Collected data:
>>>>>

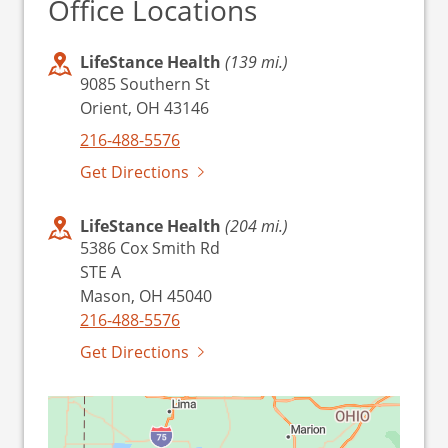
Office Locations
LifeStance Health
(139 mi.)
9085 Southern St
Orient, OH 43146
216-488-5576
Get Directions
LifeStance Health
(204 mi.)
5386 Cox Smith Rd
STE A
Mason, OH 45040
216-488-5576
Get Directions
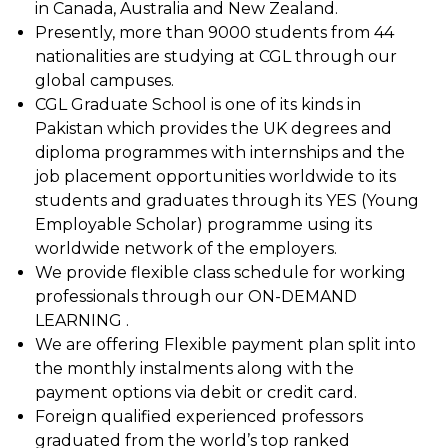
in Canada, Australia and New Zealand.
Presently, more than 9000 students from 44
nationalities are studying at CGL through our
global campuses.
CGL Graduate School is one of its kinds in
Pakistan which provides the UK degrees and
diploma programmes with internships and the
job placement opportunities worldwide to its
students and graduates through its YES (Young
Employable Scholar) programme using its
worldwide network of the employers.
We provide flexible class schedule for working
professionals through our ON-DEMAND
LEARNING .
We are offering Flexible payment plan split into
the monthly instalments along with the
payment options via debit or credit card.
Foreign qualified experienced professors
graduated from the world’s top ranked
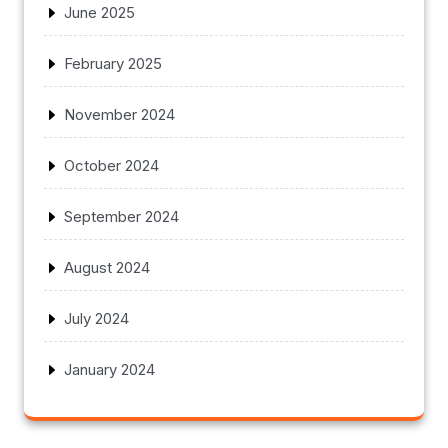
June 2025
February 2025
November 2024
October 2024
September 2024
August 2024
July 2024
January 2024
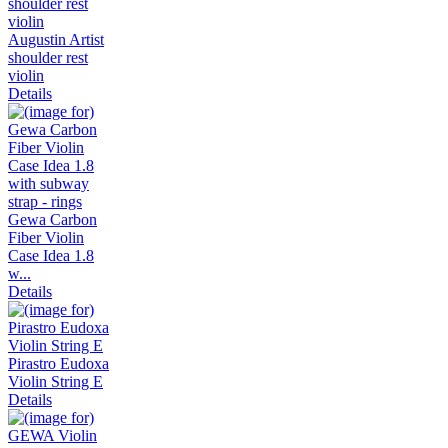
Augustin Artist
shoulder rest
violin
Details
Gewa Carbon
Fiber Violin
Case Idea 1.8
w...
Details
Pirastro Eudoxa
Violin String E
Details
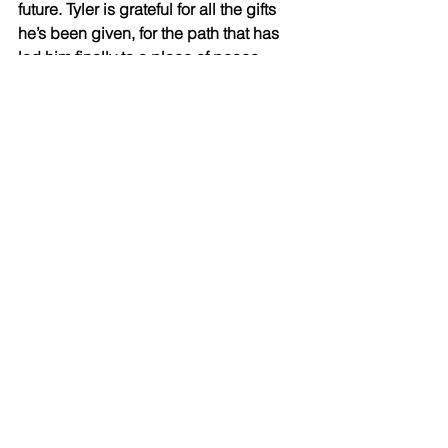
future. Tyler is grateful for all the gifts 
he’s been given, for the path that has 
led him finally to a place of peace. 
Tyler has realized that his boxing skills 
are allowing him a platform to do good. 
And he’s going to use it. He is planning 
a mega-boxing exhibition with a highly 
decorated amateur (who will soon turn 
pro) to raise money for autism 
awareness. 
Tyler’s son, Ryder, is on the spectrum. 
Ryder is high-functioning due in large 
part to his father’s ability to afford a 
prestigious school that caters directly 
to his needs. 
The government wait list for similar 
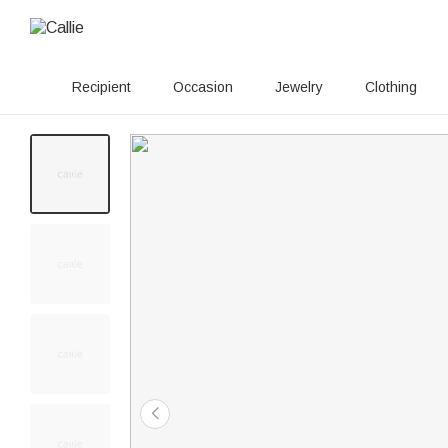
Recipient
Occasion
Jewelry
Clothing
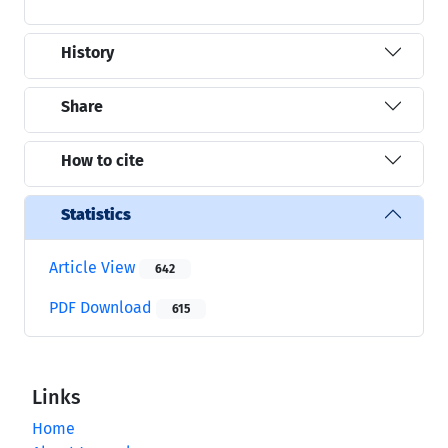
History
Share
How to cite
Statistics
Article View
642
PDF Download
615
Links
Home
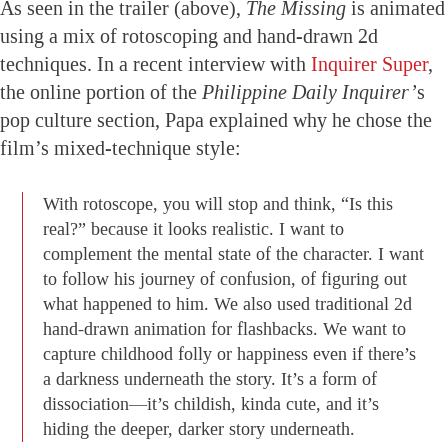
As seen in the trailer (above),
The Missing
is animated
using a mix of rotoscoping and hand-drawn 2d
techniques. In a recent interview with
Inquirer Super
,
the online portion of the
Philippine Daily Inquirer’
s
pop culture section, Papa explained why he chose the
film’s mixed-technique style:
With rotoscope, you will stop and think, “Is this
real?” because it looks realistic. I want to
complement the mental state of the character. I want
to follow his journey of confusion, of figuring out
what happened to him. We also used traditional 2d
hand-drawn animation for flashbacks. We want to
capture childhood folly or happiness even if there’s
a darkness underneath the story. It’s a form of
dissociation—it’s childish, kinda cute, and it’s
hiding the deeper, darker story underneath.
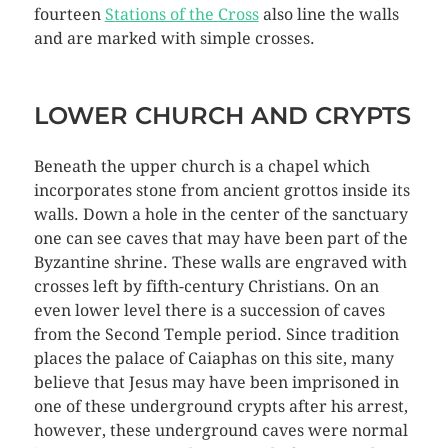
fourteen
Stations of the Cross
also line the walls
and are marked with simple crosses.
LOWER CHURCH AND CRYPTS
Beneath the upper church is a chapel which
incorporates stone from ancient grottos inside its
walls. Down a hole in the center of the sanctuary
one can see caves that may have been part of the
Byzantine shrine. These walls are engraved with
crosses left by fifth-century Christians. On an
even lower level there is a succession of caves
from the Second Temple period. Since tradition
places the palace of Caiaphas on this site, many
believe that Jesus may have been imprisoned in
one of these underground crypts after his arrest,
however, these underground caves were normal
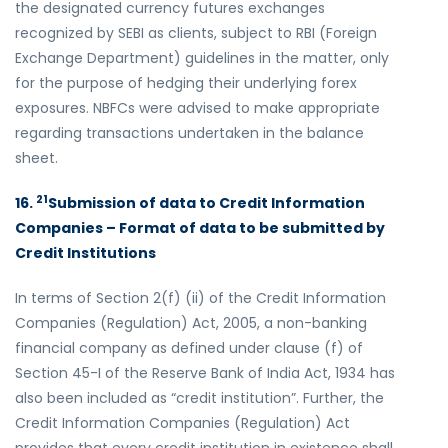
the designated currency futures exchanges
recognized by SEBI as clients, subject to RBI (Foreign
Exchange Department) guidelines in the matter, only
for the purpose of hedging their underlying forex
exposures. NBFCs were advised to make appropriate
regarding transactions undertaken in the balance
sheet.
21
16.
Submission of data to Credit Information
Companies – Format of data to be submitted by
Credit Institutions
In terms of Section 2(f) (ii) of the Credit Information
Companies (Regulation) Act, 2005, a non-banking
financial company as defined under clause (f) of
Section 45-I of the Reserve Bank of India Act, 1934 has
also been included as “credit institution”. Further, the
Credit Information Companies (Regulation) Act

<<<<<

WHAT NEEDS TO BE DONE
What's needed is an exact retyping of the records, pictures excluded.

REPLY TO THE EXERCISE
Office Locations
LifeStance Health
(139 mi.)
9085 Southern St
Orient, OH 43146
216-488-5576
Get Directions
LifeStance Health
(204 mi.)
5386 Cox Smith Rd
STE A
Mason, OH 45040
216-488-5576
Get Directions
in Canada, Australia and New Zealand.
Presently, more than 9000 students from 44
nationalities are studying at CGL through our
global campuses.
CGL Graduate School is one of its kinds in
Pakistan which provides the UK degrees and
diploma programmes with internships and the
job placement opportunities worldwide to its
students and graduates through its YES (Young
Employable Scholar) programme using its
worldwide network of the employers.
We provide flexible class schedule for working
professionals through our ON-DEMAND
LEARNING .
We are offering Flexible payment plan split into
the monthly instalments along with the
payment options via debit or credit card.
Foreign qualified experienced professors
graduated from the world’s top ranked
June 2025
February 2025
November 2024
October 2024
September 2024
August 2024
July 2024
January 2024
Augustin Artist
shoulder rest
violin
Details
Gewa Carbon
Fiber Violin
Case Idea 1.8
w...
Details
Pirastro Eudoxa
Violin String E
Details
future. Tyler is grateful for all the gifts 
he’s been given, for the path that has 
led him finally to a place of peace. 
Tyler has realized that his boxing skills 
are allowing him a platform to do good. 
And he’s going to use it. He is planning 
a mega-boxing exhibition with a highly 
decorated amateur (who will soon turn 
pro) to raise money for autism 
awareness. 
Tyler’s son, Ryder, is on the spectrum. 
Ryder is high-functioning due in large 
part to his father’s ability to afford a 
prestigious school that caters directly 
to his needs. 
The government wait list for similar 
Recipient
Occasion
Jewelry
Clothing
History
Share
How to cite
Statistics
Article View
642
PDF Download
615
Links
Home
As seen in the trailer (above),
The Missing
is animated
using a mix of rotoscoping and hand-drawn 2d
techniques. In a recent interview with
Inquirer Super
,
the online portion of the
Philippine Daily Inquirer’
s
pop culture section, Papa explained why he chose the
film’s mixed-technique style:
With rotoscope, you will stop and think, “Is this
real?” because it looks realistic. I want to
complement the mental state of the character. I want
to follow his journey of confusion, of figuring out
what happened to him. We also used traditional 2d
hand-drawn animation for flashbacks. We want to
capture childhood folly or happiness even if there’s
a darkness underneath the story. It’s a form of
dissociation—it’s childish, kinda cute, and it’s
hiding the deeper, darker story underneath.
fourteen
Stations of the Cross
also line the walls
and are marked with simple crosses.
LOWER CHURCH AND CRYPTS
Beneath the upper church is a chapel which
incorporates stone from ancient grottos inside its
walls. Down a hole in the center of the sanctuary
one can see caves that may have been part of the
Byzantine shrine. These walls are engraved with
crosses left by fifth-century Christians. On an
even lower level there is a succession of caves
from the Second Temple period. Since tradition
places the palace of Caiaphas on this site, many
believe that Jesus may have been imprisoned in
one of these underground crypts after his arrest,
however, these underground caves were normal
the designated currency futures exchanges
recognized by SEBI as clients, subject to RBI (Foreign
Exchange Department) guidelines in the matter, only
for the purpose of hedging their underlying forex
exposures. NBFCs were advised to make appropriate
regarding transactions undertaken in the balance
sheet.
21
16.
Submission of data to Credit Information
Companies – Format of data to be submitted by
Credit Institutions
In terms of Section 2(f) (ii) of the Credit Information
Companies (Regulation) Act, 2005, a non-banking
financial company as defined under clause (f) of
Section 45-I of the Reserve Bank of India Act, 1934 has
also been included as “credit institution”. Further, the
Credit Information Companies (Regulation) Act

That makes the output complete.